Consult with Lloyd on your computer or photographic purchase, backup strategy, archival and storage strategy, etc.
Gene F writes:
The more test reviews I see the more I think software hasn’t caught up to the M1 Ultra yet. For instance, almost no existing routines exploit the difference between the 48 and 64 cores. And there’s already hints of an M2 chip.
MPG: correct that some “catch up” time is needed. We can expect future improvements, both on CPU and GPU support. Just 6 months ago Adobe stated this about Photoshop:
Everything written in OpenCL is being rewritten for Metal on macOS this year. OpenCL and OpenGL are dead. I believe SmartSharpen is at the top of the list to move to Metal off of OpenCL.

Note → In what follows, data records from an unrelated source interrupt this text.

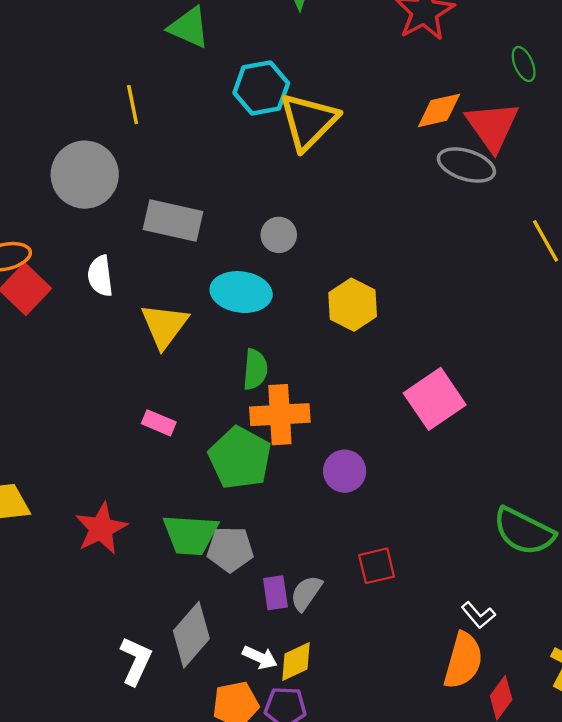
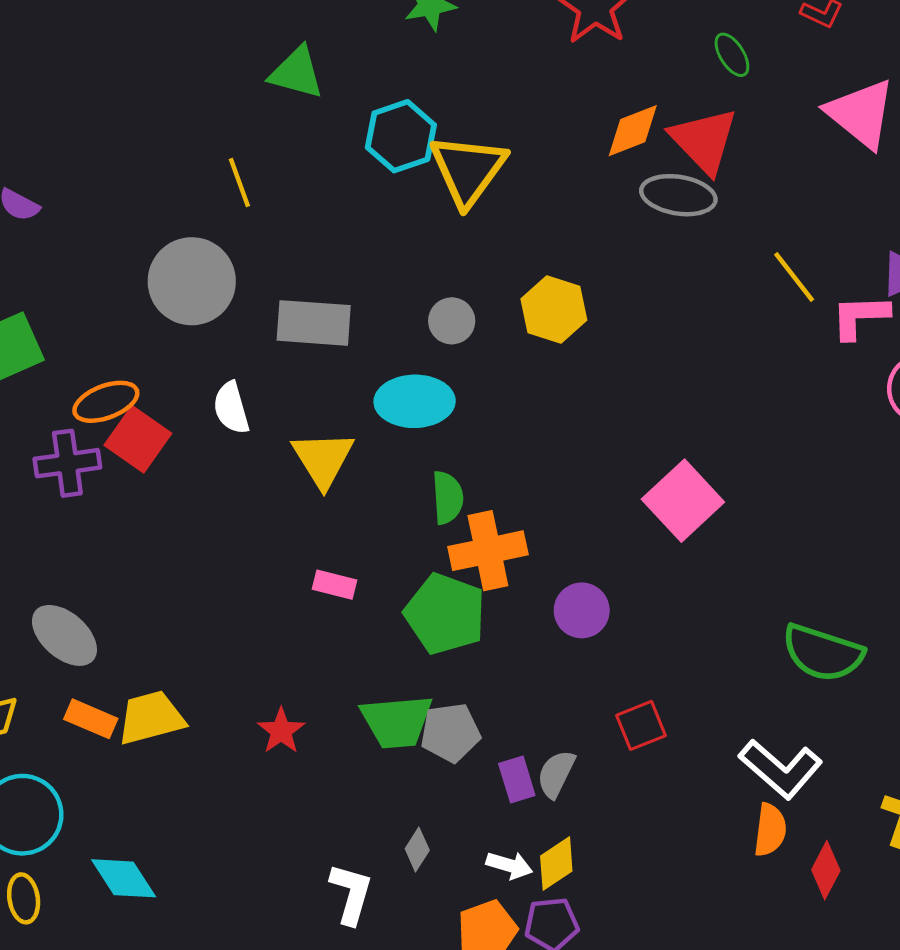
yellow hexagon: (353, 305) -> (554, 310), moved
red star: (101, 528) -> (281, 731), size x0.7
white L-shape: (478, 615) -> (781, 769), size x1.8
gray diamond: (191, 635) -> (417, 849), size x0.5
orange semicircle: (463, 661) -> (770, 830), size x0.7

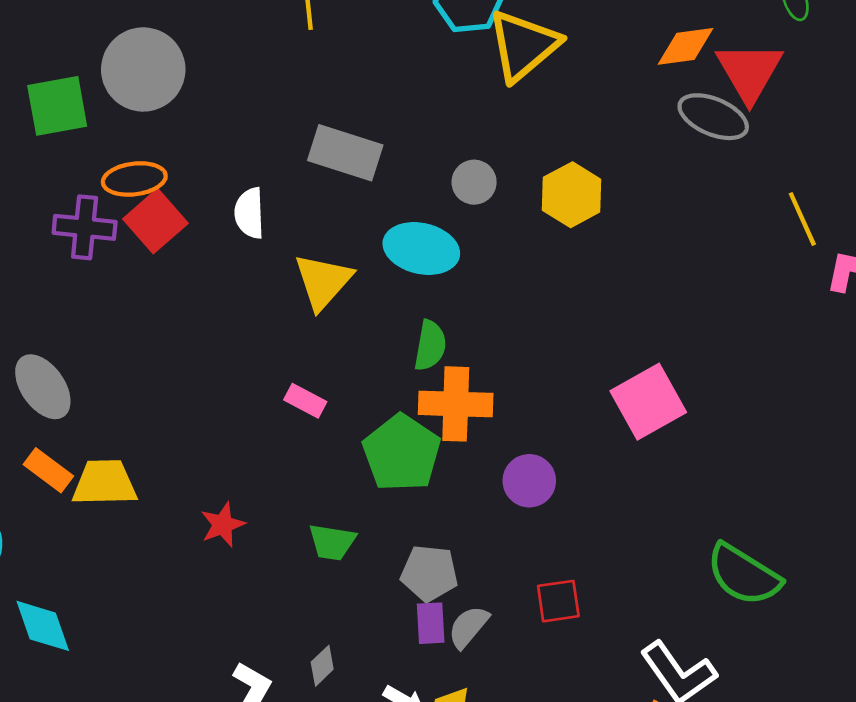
gray circle: (192, 281) -> (143, 69), moved
green trapezoid: (397, 722) -> (332, 542), size x0.7
gray pentagon: (450, 733) -> (429, 573), moved

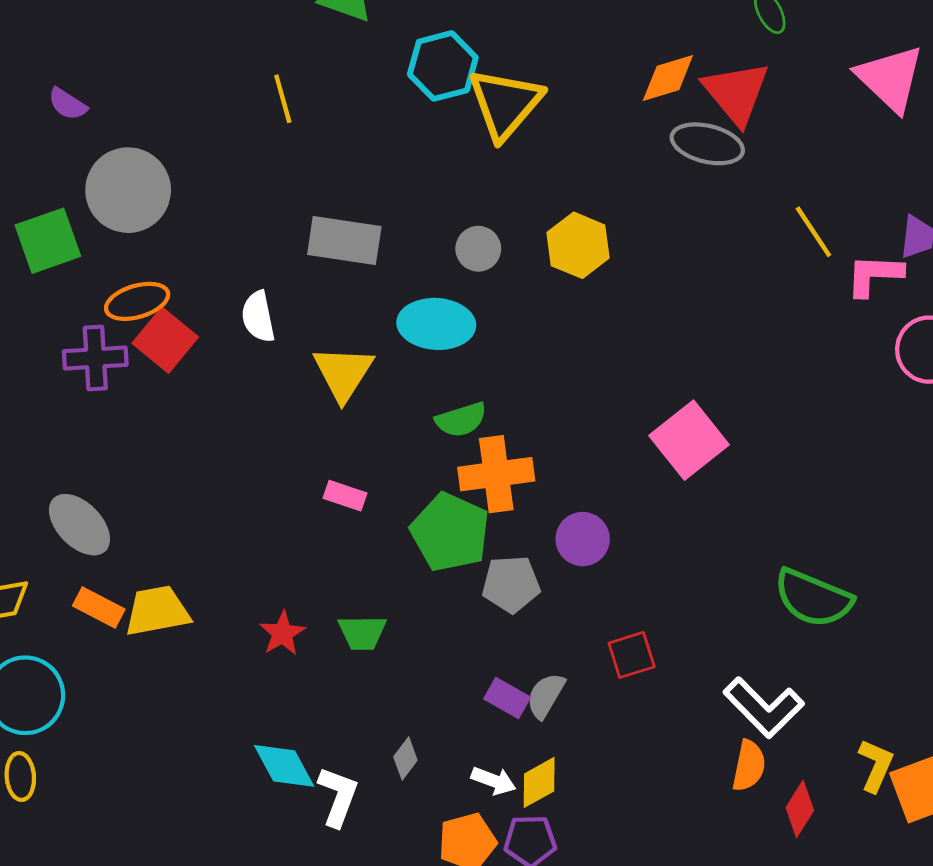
green semicircle: (430, 345) -> (461, 420), turned 72
green trapezoid: (332, 542) -> (362, 633), moved
gray pentagon: (429, 573) -> (511, 584), moved
purple rectangle: (431, 623) -> (507, 698), turned -48
cyan diamond: (43, 626) -> (284, 766), moved

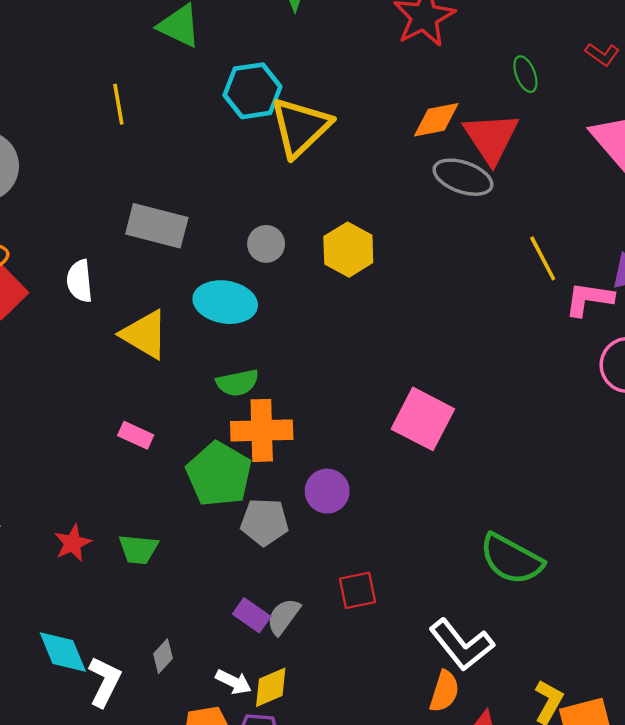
yellow triangle: (343, 373) -> (145, 334), turned -38
pink square: (689, 440) -> (423, 419), turned -30

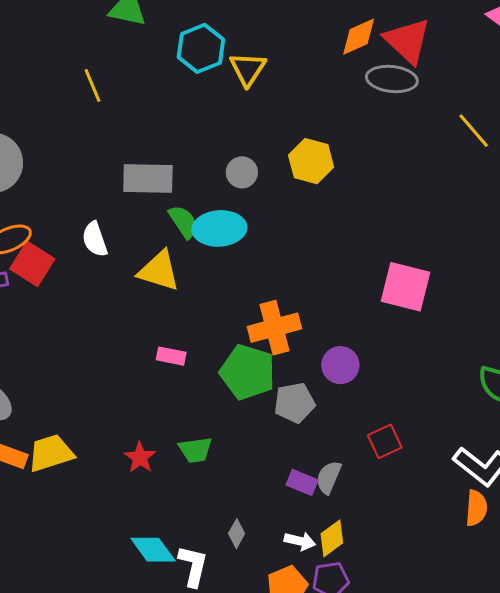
yellow triangle: (300, 127) -> (248, 69), size x0.7
green semicircle: (237, 383) -> (183, 222), moved, turned -99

However, it is also true that most software has not caught up with the 2019 Mac Pro, or the iMac Pro (now discontinued). Because it’s hard to do well, and that means time which means money.
And it is also true that many computing tasks are constrained to serial (in-order) execution in full (eg hashing) or at one or more choke points in the process (eg focus stacking). Non-parallizable tasks inherently limits the number of CPU cores that can be used productively ("scalability").
Which leaves us with tasks that can benefit from multiple CPU or GPU cores. But it’s a lot more complicated to program software for that than to just run it as one “thread”.
And so the M1 Max and M1 Ultra will take years to catch up, the same reasons that most of the 28 CPU cores on my 2019 Mac Pro so often go unused.
Still, unprecedented memory bandwidth of the M1 Ultra chip should reset expectations for the scalability of certain tasks. With 2.6X the memory bandwidth of my 28-core 2019 Mac Pro, the 20-core M1 Ultra has 3.7X the memory bandwidth per active core (4.5X faster per performance core). Developers that saw diminishing returns because of memory bandwidth need to rethink their assumptions.